私たちはリーダーシップが重要と理解している。しかし、リーダーシップの本質を掴むのは難しい。リーダーシップをめぐる成功や失敗が、どのようなインパクトを持っているか、体験を通じて理解している。
リーダーシップは、組織の在り方と密接に関係する。むしろ組織の存在がリーダーを生み出している。一方、何も変化させる必要がないほどにパフォーマンスが高いチームでは、リーダーは必要ない。裏返せば、すでに失敗や敗北が確定している状況下では、リーダーが出現しても意味がない。チームの生産性が中程度、すなわちチームの何らかの行動変化によって勝負の行方も変化する環境だけが、リーダーを求める。つまり、リーダーシップ論とは組織論である。

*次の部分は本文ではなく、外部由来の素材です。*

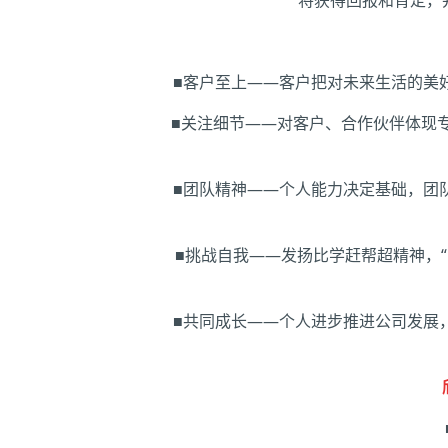
■客户至上——客户把对未来生活的美
■关注细节——对客户、合作伙伴体现
■团队精神——个人能力决定基础，团
■挑战自我——发扬比学赶帮超精神，“比
■共同成长——个人进步推进公司发展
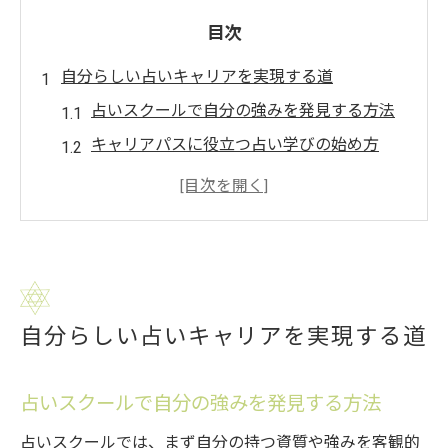
目次
自分らしい占いキャリアを実現する道
占いスクールで自分の強みを発見する方法
キャリアパスに役立つ占い学びの始め方
未経験から占いスクールで新たな一歩を踏
み出す
占いスクール選びが人生設計に与える影響
占いを仕事に活かすキャリア形成のポイン
ト
自分らしい占いキャリアを実現する道
占いスクールで叶える未来設計のコツ
占いスクール選びで未来が変わる理由とは
占いスクールで自分の強みを発見する方法
夢を実現するための占いスクール活用術
占いスクールでは、まず自分の持つ資質や強みを客観的
占いスクールで描く理想のキャリアパス戦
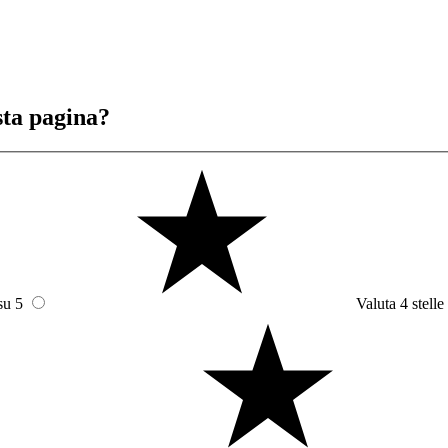
sta pagina?
su 5
Valuta 4 stelle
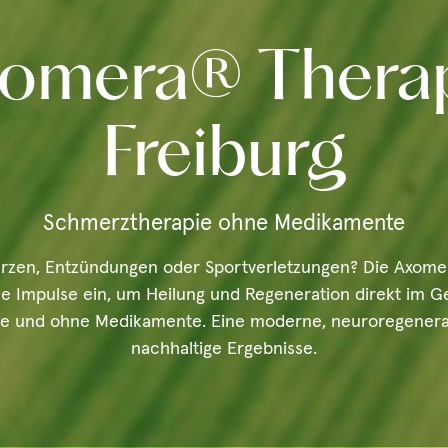
omera® Thera
Freiburg
Schmerztherapie ohne Medikamente
zen, Entzündungen oder Sportverletzungen? Die Axome
che Impulse ein, um Heilung und Regeneration direkt im G
zise und ohne Medikamente. Eine moderne, neuroregenera
nachhaltige Ergebnisse.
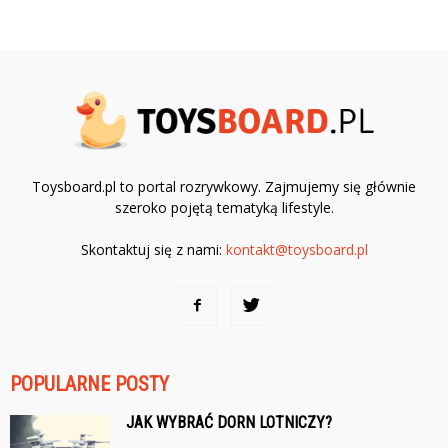
Toysboard.pl to portal rozrywkowy. Zajmujemy się głównie
szeroko pojętą tematyką lifestyle.
Skontaktuj się z nami:
kontakt@toysboard.pl
POPULARNE POSTY
JAK WYBRAĆ DORN LOTNICZY?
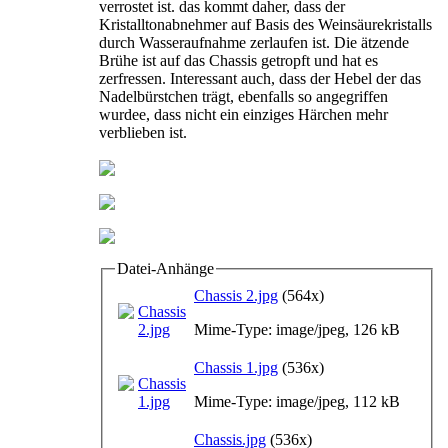
verrostet ist. das kommt daher, dass der
Kristalltonabnehmer auf Basis des Weinsäurekristalls
durch Wasseraufnahme zerlaufen ist. Die ätzende
Brühe ist auf das Chassis getropft und hat es
zerfressen. Interessant auch, dass der Hebel der das
Nadelbürstchen trägt, ebenfalls so angegriffen
wurdee, dass nicht ein einziges Härchen mehr
verblieben ist.
Datei-Anhänge
Chassis 2.jpg
(564x)
Mime-Type: image/jpeg, 126 kB
Chassis 1.jpg
(536x)
Mime-Type: image/jpeg, 112 kB
Chassis.jpg
(536x)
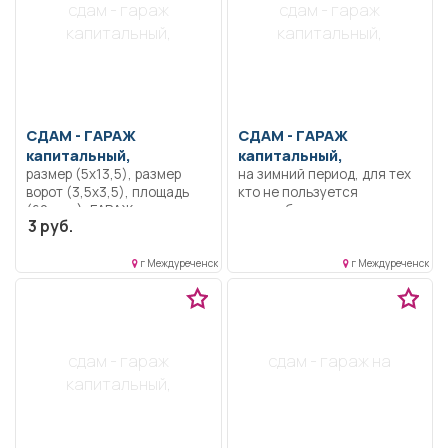
сдам - гараж
сдам - гараж
капитальный,
капитальный,
СДАМ -
ГАРАЖ
СДАМ -
ГАРАЖ
капитальный,
капитальный,
размер (5х13,5), размер
на зимний период, для тех
ворот (3,5х3,5), площадь
кто не пользуется
(60 кв.м), ГАРАЖ для тех,
автомобилем.
3 руб.
кто не пользуется
машиной.
г Междуреченск
г Междуреченск
сдам - гараж
сдам - гараж на
капитальный,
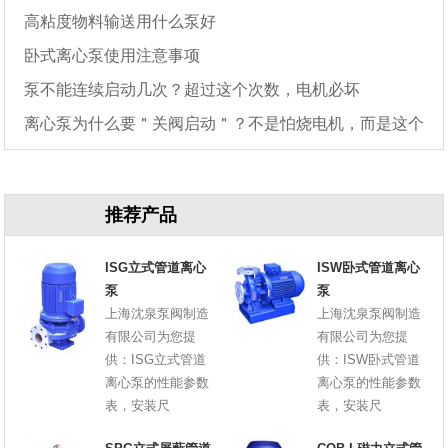
高粘度物料输送用什么泵好
卧式离心泵使用注意事项
泵不能连续启动几次？超过这个次数，电机必坏
离心泵为什么要＂关阀启动＂？不是怕烧电机，而是这个
原因
推荐产品
ISG立式管道离心
ISW卧式管道离心
泵
泵
上海沈泉泵阀制造
上海沈泉泵阀制造
有限公司为您提
有限公司为您提
供：ISG立式管道
供：ISW卧式管道
离心泵的性能参数
离心泵的性能参数
表，安装尺
表，安装尺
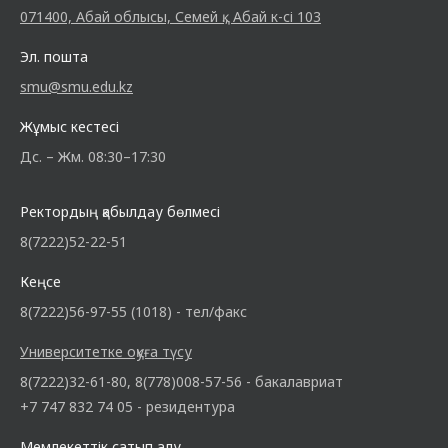
071400, Абай облысы, Семей қ., Абай к-сі 103
Эл. пошта
smu@smu.edu.kz
Жұмыс кестесі
Дс. – Жм. 08:30–17:30
Ректордың қабылдау бөлмесі
8(7222)52-22-51
Кеңсе
8(7222)56-97-55 (1018) - тел/факс
Университетке оқуға түсу
8(7222)32-61-80, 8(778)008-57-56 - бакалавриат
+7 747 832 74 05 - резидентура
Мемлекеттік сатып алу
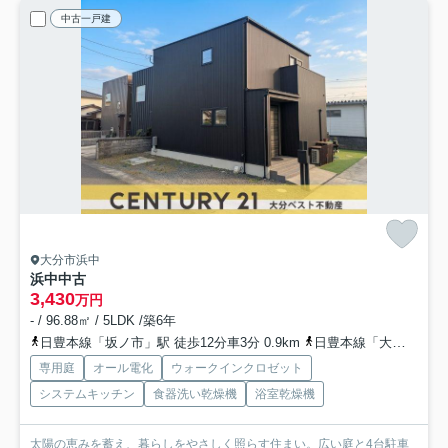
中古一戸建
大分市浜中
浜中中古
3,430
万円
- / 96.88㎡ / 5LDK /築6年
日豊本線「坂ノ市」駅 徒歩12分車3分 0.9km
日豊本線「大在」駅 徒歩42分車9分 3.4km
専用庭
オール電化
ウォークインクロゼット
システムキッチン
食器洗い乾燥機
浴室乾燥機
太陽の恵みを蓄え、暮らしをやさしく照らす住まい。広い庭と4台駐車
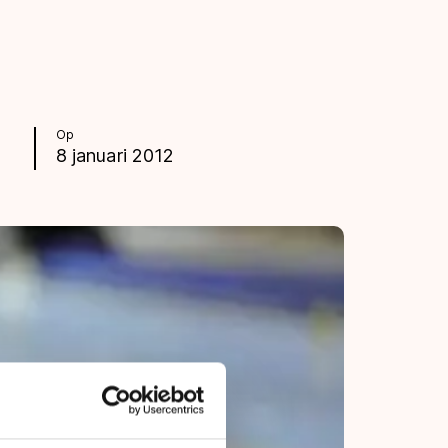
Op
8 januari 2012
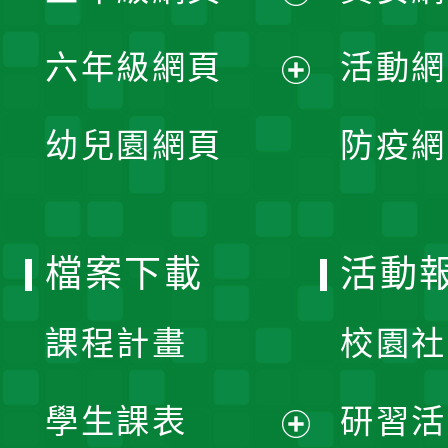
開
展
單
六年級網頁
活動網
選
開
展
單
幼兒園網頁
防疫網
選
開
單
選
檔案下載
活動
單
課程計畫
校園社
學生課表
研習活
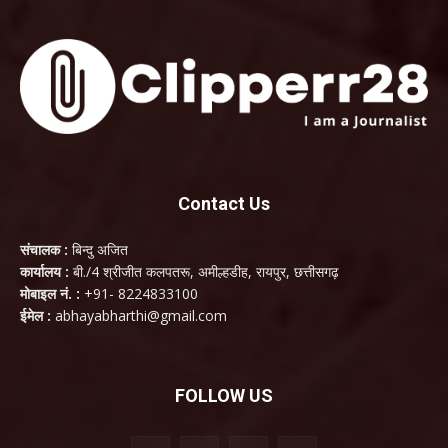
Contact Us
संचालक :
बिन्दु अजित
कार्यालय :
बी./4 श्रीजीत कलपतरू, अमील्हडीह, रायपुर, छत्तीसगढ़
मोबाइल नं. :
+91- 8224833100
ईमेल :
abhayabharthi@gmail.com
FOLLOW US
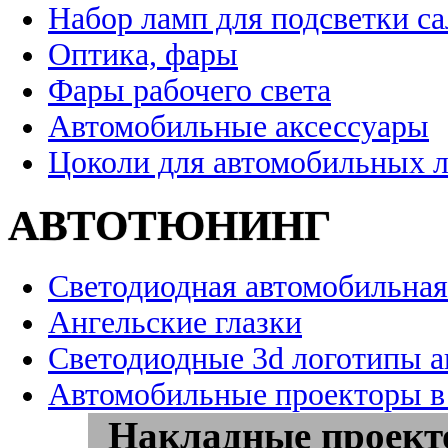
Набор ламп для подсветки с
Оптика, фары
Фары рабочего света
Автомобильные аксессуары
Цоколи для автомобильных 
АВТОТЮНИНГ
Светодиодная автомобильная
Ангельские глазки
Светодиодные 3d логотипы 
Автомобильные проекторы в
Накладные проек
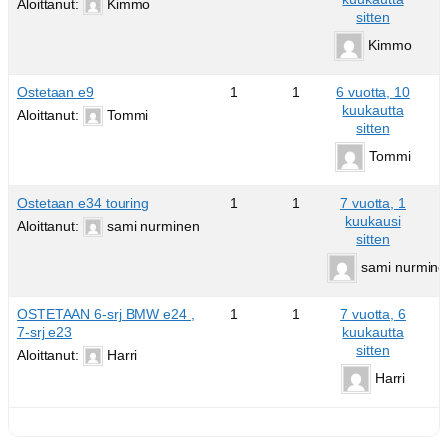
Aloittanut:
Kimmo
sitten
Kimmo
Ostetaan e9
1
1
6 vuotta, 10
kuukautta
Aloittanut:
Tommi
sitten
Tommi
Ostetaan e34 touring
1
1
7 vuotta, 1
kuukausi
Aloittanut:
sami nurminen
sitten
sami nurmine
OSTETAAN 6-srj BMW e24 ,
1
1
7 vuotta, 6
7-srj e23
kuukautta
sitten
Aloittanut:
Harri
Harri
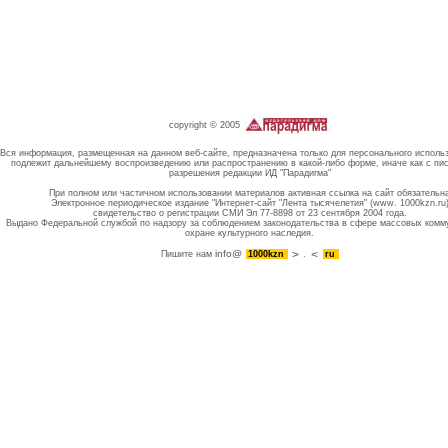
copyright © 2005
Вся информация, размещенная на данном веб-сайте, предназначена только для персонального исполь
подлежит дальнейшему воспроизведению или распространению в какой-либо форме, иначе как с пи
разрешения редакции ИД "Парадигма"
При полном или частичном использовании материалов активная ссылка на сайт обязательн
Электронное периодическое издание "Интернет-сайт "Лента тысячелетия" (www. 1000kzn.ru
свидетельство о регистрации СМИ Эл 77-8898 от 23 сентября 2004 года.
Выдано Федеральной службой по надзору за соблюдением законодательства в сфере массовых комм
охране культурного наследия.
info@
Пишите нам
1000kzn
.
ru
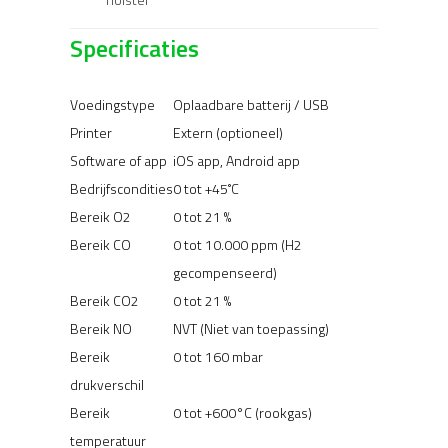
Specificaties
Voedingstype
Oplaadbare batterij / USB
Printer
Extern (optioneel)
Software of app
iOS app, Android app
Bedrijfscondities
0 tot +45˚C
Bereik O2
0 tot 21 %
Bereik CO
0 tot 10.000 ppm (H2
gecompenseerd)
Bereik CO2
0 tot 21 %
Bereik NO
NVT (Niet van toepassing)
Bereik
0 tot 160 mbar
drukverschil
Bereik
0 tot +600°C (rookgas)
temperatuur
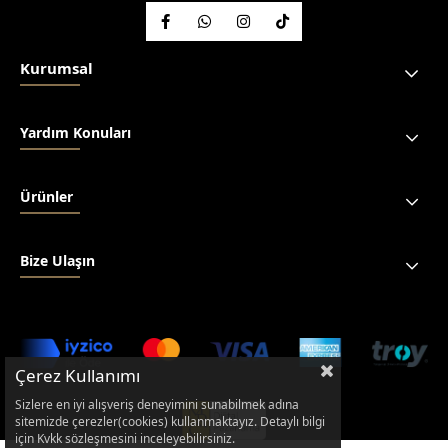
Kurumsal
Yardım Konuları
Ürünler
Bize Ulaşın
Çerez Kullanımı
Sizlere en iyi alışveriş deneyimini sunabilmek adına
sitemizde çerezler(cookies) kullanmaktayız. Detaylı bilgi
için Kvkk sözleşmesini inceleyebilirsiniz.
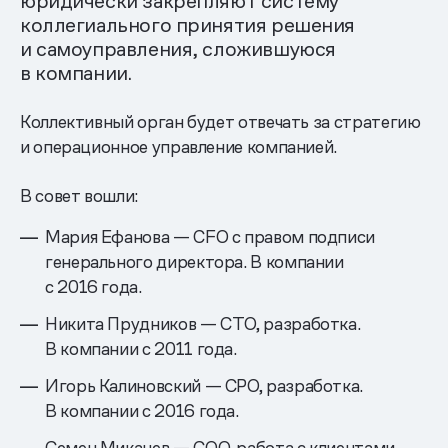
юридически закрепляют систему
коллегиального принятия решения
и самоуправления, сложившуюся
в компании.
Коллективный орган будет отвечать за стратегию
и операционное управление компанией.
В совет вошли:
Мария Ефанова — CFO с правом подписи
генерального директора. В компании
с 2016 года.
Никита Прудников — CTO, разработка.
В компании с 2011 года.
Игорь Калиновский — CPO, разработка.
В компании с 2016 года.
Семен Миканев — COO, работа с клиентами.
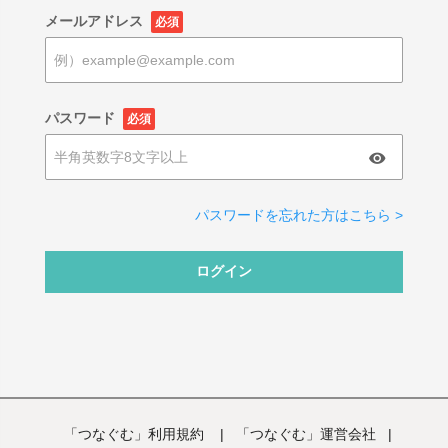
メールアドレス
必須
パスワード
必須
パスワードを忘れた方はこちら >
ログイン
「つなぐむ」利用規約
|
「つなぐむ」運営会社
|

原子は、ランダムな存在ではなく、規則的に振る舞う。それが集まると分子になったり結晶化したりする。このように、個々の要素に与えられている単純な規則が複雑なパターンを作り出すプロセスのことを、「自己組織化」と呼ぶ。
組織がリーダーを求めれば、リーダーは自然に生まれる。その組織に問題がなければ、リーダーに関する研究の意味はない。
チンパンジーの群れは、協力し合うという本能によって、むしろ組織だった争い、戦争を行う。人間の社会における自己組織化もまた、究極的には戦争につながっている。「自然に生まれるリーダーが、よいリーダー」とは限らない。
現代のリーダーシップ研究もまた、争いに勝てるリーダーの観察になってはいないか。競争が進化を生むという性質上、仕方のないことかもしれない。しかし、地球規模の大量絶滅が進行しつつある今、手をこまぬいていられない。自己組織化の問題点を超越し、真の平和を目指すためのリーダーシップが求められている。
リーダーシップは、2人以上の人間がいる組織においてのみ生じる概念だ。もし世界で唯一残された最後の人間だとしたら、リーダーシップに悩むことはないだろう。